Analysis of the role of glycosylation of the human fibronectin receptor
1-Deoxymannojirimycin (MNJ), an inhibitor of Colgi α-mannosidase IA and IB, was used to assess the possible roles of asparagine-linked oligosaccharides in the structure and function of the integrin fibronectin receptor from cultured human fibroblasts.
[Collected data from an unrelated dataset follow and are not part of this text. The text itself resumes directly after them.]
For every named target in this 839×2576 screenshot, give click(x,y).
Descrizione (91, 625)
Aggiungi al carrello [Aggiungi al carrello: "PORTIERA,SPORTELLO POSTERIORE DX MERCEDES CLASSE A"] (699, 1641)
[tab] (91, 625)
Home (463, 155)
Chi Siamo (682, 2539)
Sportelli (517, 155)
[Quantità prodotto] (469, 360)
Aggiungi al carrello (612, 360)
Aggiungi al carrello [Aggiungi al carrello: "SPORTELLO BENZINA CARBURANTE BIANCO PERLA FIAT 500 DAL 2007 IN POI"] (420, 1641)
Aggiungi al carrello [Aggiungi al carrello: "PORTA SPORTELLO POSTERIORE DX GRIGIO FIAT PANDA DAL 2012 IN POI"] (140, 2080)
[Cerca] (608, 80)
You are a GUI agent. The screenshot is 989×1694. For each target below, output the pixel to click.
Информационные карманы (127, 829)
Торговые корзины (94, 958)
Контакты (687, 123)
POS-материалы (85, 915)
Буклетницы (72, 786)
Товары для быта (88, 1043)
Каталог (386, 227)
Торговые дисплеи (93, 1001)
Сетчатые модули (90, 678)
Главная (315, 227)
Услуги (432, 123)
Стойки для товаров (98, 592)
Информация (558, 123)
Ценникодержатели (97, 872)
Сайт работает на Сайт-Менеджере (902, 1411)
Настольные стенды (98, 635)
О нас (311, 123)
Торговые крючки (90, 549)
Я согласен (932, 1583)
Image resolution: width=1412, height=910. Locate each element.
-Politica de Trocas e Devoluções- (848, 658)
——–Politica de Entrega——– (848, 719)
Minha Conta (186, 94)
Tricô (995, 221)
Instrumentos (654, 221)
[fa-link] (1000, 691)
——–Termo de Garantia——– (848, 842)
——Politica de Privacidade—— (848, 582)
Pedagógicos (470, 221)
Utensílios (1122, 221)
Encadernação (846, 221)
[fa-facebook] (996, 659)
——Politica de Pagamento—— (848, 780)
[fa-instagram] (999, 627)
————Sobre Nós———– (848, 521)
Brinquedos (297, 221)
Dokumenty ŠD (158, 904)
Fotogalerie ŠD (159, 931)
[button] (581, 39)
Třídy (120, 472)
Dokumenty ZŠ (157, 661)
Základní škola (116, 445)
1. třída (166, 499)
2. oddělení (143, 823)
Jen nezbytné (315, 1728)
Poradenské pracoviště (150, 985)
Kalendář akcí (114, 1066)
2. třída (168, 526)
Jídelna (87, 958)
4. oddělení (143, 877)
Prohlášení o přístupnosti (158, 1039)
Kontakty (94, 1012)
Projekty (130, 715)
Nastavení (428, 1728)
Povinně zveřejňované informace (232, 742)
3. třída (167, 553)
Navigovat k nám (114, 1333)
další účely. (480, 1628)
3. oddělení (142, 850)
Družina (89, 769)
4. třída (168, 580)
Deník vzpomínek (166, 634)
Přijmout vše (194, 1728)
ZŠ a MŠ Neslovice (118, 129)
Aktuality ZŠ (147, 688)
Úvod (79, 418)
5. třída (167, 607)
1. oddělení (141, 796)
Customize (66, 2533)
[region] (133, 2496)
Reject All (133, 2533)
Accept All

These cells normally attach well to fibronectin substrates and have only mature forms of the fibronectin receptor on their surfaces. MNJ inhibits the intracellular trimming of high mannose oligosaccharides, and cells treated with 0.2 mg/ml MNJ synthesize only immature precursor forms of both the α and β subunits of the fibronectin receptor. The immature receptor polypeptides were found to be nonfunctional by two criteria: 1) cells treated with MNJ attached poorly to fibronectin substrates; and 2) receptor from the treated cells was defective in binding to fibronectin affinity columns. The precursor forms of the fibronectin receptor subunits were found on the surfaces of cells treated with MNJ, demonstrating that processing of receptor carbohydrates to mature forms was not necessary for receptor insertion into the plasma membrane. A monoclonal antibody that specifically bound the α subunit of the fibronectin receptor immunoprecipitated both α and β subunit polypeptides from both control cells and cells treated with MNJ. Similarly, a monoclonal antibody that specifically bound only the β subunit also immunoprecipitated both α and β subunit polypeptides of the receptor from extracts of both control and MNJ-treated cells. These results indicate that receptor assembly can occur in the absence of complete oligosaccharide processing. Thus, oligosaccharide processing to the mature form of the fibronectin receptor is important for its binding function but not for receptor assembly or insertion into the plasma membrane.
Akiyama, S. K.; Yamada, S. S.; and Yamada, K. M., "Analysis of the role of glycosylation of the human fibronectin receptor" (1989). Howard University Cancer Center Faculty Publications. 256.